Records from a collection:
=-=-=
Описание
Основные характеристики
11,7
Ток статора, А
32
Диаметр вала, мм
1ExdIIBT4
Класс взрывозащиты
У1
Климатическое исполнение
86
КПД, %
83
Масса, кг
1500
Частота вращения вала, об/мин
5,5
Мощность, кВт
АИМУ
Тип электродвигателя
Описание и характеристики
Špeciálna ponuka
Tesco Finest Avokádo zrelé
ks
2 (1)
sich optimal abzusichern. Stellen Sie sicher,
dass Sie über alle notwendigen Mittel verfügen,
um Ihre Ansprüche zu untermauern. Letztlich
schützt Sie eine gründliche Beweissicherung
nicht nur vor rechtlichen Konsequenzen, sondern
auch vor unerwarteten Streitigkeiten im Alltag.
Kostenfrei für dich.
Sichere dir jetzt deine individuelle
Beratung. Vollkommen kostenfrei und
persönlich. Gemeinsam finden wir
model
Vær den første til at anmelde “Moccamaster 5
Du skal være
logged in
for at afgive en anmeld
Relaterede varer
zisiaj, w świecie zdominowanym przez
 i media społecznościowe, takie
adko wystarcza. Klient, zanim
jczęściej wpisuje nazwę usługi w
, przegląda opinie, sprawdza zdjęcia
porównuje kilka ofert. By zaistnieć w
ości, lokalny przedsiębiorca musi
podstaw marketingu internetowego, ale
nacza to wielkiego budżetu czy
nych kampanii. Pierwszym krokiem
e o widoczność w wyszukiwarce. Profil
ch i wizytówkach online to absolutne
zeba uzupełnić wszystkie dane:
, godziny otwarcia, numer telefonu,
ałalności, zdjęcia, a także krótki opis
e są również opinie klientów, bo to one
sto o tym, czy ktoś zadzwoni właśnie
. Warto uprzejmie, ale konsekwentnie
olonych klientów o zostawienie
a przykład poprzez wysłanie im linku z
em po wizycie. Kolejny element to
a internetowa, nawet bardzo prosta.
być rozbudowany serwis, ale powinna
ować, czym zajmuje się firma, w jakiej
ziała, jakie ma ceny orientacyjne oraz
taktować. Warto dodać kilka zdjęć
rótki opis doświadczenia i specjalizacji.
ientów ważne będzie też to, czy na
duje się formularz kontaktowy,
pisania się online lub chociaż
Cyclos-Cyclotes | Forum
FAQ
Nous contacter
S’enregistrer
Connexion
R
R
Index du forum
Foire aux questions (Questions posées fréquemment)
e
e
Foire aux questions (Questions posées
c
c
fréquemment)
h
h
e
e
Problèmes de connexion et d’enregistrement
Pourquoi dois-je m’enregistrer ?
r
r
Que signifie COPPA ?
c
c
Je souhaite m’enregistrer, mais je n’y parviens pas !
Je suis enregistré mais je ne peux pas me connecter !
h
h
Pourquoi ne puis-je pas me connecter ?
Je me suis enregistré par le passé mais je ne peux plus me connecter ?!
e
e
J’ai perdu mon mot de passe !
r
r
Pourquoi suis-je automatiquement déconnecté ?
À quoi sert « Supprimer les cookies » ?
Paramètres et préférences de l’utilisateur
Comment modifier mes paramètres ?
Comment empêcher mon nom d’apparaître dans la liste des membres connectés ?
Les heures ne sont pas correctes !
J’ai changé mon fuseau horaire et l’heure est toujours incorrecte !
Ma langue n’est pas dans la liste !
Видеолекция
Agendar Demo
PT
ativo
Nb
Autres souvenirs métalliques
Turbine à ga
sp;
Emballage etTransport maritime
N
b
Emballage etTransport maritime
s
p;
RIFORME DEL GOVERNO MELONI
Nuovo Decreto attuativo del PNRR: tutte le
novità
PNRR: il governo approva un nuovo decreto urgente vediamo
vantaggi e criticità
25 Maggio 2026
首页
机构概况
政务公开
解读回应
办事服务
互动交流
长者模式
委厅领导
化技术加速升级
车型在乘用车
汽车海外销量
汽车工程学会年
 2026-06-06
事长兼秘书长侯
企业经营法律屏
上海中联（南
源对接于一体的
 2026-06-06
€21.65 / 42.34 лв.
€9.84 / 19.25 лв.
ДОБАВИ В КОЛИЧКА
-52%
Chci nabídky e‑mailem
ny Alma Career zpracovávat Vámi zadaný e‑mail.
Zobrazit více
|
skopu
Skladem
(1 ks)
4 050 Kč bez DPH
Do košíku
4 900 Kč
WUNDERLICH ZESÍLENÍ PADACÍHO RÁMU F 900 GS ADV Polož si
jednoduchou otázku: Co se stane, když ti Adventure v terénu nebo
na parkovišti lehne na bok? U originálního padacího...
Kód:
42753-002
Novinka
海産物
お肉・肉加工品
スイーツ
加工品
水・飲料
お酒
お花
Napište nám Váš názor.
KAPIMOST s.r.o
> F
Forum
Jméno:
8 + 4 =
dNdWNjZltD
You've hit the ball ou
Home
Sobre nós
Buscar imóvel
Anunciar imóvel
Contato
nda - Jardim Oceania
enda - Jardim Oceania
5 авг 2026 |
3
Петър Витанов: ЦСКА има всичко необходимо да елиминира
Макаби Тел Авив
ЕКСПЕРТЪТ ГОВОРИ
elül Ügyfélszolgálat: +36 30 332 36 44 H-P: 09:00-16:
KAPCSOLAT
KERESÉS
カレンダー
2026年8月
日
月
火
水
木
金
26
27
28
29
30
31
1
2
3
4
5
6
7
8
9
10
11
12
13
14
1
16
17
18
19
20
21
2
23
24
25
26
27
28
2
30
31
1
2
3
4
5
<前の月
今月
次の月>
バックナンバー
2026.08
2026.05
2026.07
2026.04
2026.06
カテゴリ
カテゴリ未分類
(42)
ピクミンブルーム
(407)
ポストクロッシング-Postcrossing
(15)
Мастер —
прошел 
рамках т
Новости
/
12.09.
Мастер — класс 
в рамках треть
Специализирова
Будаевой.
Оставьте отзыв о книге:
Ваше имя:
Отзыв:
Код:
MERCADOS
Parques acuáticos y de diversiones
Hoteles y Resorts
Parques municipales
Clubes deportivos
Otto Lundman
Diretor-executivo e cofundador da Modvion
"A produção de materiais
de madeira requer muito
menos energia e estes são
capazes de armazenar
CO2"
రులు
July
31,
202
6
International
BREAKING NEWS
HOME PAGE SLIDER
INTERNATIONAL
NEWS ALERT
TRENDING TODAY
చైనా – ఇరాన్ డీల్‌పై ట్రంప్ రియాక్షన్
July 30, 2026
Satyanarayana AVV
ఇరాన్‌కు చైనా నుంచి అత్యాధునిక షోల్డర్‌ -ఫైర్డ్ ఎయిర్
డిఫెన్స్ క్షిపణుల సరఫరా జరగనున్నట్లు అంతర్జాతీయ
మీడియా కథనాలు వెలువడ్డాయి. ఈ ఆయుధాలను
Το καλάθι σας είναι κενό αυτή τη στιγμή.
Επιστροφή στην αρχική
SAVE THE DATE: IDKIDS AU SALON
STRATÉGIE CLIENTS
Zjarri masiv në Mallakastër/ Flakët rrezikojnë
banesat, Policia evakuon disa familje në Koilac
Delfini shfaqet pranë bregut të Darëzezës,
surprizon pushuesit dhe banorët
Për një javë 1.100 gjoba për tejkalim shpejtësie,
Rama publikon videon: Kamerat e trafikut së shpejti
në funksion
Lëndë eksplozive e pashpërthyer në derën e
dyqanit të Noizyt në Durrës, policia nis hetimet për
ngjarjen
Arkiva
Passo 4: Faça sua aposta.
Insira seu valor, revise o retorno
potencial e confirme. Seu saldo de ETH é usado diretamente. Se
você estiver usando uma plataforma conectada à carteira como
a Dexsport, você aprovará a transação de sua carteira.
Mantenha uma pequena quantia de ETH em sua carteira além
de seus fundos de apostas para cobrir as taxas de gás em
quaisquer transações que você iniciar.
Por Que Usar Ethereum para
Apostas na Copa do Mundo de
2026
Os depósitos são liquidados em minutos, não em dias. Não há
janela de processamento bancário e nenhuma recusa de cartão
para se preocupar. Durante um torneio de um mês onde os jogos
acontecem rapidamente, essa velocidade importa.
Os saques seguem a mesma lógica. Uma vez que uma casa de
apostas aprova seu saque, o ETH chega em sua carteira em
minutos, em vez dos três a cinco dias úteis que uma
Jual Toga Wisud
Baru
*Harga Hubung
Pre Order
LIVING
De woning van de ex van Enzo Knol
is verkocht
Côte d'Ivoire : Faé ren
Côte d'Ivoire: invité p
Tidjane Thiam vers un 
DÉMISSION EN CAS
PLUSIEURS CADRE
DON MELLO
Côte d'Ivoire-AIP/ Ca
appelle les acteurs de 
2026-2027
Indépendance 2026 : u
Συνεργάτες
=-=-=
Problem details:
Only the lines above starting at the line that holds "Mantenha uma pequena" and ending at the line that holds "janela de processamento" are to be repeated, exactly and in full.

Result for this exercise:
Mantenha uma pequena quantia de ETH em sua carteira além
de seus fundos de apostas para cobrir as taxas de gás em
quaisquer transações que você iniciar.
Por Que Usar Ethereum para
Apostas na Copa do Mundo de
2026
Os depósitos são liquidados em minutos, não em dias. Não há
janela de processamento bancário e nenhuma recusa de cartão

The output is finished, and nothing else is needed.